_Records shown:_
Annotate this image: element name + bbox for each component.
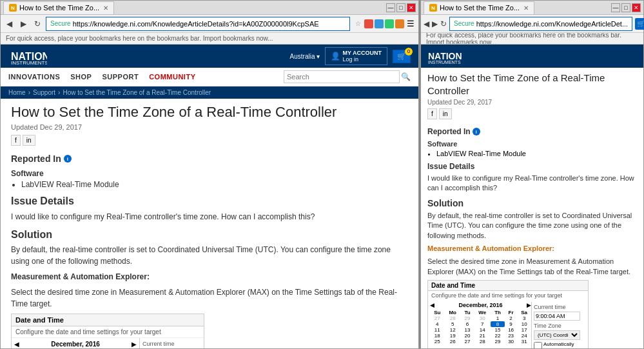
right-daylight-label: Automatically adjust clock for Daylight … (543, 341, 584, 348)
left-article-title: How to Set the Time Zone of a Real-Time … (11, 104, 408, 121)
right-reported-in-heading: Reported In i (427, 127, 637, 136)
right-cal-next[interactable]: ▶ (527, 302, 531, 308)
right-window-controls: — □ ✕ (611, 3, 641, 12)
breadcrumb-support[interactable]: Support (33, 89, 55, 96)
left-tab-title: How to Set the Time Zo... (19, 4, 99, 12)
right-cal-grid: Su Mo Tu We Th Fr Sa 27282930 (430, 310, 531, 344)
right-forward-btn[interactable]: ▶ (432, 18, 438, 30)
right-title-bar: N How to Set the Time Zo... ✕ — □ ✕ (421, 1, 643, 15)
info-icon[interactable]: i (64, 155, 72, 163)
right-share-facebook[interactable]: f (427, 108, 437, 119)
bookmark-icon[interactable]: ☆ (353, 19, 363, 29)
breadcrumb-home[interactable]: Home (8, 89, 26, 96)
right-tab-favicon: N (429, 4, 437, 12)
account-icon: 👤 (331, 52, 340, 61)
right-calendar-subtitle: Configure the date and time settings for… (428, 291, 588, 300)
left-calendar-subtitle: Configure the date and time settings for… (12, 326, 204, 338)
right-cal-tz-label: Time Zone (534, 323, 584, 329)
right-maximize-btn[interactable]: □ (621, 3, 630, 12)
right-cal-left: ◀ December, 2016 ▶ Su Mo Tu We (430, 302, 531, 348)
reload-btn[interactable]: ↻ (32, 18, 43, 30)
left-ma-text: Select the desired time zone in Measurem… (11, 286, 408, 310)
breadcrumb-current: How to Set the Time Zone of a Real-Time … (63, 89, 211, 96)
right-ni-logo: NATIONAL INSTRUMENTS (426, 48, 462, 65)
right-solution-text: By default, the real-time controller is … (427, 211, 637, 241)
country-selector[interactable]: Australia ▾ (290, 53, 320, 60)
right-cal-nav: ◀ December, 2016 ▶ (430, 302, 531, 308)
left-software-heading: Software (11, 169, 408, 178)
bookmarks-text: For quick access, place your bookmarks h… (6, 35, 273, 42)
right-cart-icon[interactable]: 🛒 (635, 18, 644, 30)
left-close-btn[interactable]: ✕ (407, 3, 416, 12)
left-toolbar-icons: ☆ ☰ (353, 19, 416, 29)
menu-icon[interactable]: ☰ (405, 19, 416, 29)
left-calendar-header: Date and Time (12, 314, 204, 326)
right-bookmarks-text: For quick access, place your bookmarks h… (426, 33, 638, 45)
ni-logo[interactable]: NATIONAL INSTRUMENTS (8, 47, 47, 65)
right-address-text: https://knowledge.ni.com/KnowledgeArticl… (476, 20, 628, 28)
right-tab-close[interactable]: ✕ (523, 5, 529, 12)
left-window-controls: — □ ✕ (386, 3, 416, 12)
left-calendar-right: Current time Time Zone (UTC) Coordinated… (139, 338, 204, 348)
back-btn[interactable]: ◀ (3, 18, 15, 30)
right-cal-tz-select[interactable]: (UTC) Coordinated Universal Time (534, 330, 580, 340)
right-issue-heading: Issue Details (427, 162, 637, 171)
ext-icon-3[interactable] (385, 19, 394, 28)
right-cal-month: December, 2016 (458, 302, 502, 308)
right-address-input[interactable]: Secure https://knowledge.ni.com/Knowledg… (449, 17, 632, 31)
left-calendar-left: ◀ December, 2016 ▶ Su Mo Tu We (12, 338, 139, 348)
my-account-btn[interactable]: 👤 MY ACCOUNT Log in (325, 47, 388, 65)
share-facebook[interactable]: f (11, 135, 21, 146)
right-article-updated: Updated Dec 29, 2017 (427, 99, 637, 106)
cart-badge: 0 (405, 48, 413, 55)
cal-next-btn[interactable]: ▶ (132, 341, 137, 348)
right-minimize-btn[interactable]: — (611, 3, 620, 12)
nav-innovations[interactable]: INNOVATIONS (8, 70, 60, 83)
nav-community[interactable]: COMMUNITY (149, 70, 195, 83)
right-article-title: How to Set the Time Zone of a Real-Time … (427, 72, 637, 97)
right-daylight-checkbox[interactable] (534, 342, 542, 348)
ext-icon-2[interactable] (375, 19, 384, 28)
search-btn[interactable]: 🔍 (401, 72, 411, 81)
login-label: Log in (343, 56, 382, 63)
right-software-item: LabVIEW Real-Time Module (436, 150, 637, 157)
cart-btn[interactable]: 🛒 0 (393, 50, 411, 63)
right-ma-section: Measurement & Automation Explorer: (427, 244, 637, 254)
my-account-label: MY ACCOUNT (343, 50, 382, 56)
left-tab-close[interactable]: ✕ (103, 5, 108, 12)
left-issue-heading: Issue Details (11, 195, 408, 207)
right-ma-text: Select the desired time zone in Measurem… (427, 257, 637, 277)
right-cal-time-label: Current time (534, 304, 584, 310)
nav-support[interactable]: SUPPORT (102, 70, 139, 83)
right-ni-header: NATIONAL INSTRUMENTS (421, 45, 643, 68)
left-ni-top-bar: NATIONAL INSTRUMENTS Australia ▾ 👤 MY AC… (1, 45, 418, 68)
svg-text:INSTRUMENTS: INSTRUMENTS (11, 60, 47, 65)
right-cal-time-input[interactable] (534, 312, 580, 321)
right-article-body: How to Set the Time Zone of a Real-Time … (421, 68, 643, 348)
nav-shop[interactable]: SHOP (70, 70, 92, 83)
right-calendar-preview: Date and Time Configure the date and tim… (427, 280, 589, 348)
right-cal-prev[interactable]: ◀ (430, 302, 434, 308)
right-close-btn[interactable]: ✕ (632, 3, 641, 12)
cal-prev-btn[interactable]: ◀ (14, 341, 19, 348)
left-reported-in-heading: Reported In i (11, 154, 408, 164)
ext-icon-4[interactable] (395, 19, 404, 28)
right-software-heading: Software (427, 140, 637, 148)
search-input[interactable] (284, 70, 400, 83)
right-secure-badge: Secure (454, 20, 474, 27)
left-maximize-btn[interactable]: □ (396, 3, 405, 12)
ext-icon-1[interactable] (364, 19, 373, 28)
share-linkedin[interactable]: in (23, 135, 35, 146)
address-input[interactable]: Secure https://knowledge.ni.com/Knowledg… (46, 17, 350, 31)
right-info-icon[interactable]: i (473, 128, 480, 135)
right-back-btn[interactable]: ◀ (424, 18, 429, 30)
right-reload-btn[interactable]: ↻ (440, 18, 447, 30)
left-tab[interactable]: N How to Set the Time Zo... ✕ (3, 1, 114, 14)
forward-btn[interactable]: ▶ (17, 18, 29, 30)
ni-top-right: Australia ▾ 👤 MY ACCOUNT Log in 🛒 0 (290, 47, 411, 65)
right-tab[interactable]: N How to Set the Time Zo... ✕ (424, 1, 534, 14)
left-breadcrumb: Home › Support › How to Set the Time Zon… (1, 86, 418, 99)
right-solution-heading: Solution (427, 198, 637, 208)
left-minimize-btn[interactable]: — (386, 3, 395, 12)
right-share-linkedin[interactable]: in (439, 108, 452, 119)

_What is being asked:_ Every line holding the word "header" should be copied out of the material.

_Exercise result:_
left-calendar-header: Date and Time (12, 314, 204, 326)
right-ni-header: NATIONAL INSTRUMENTS (421, 45, 643, 68)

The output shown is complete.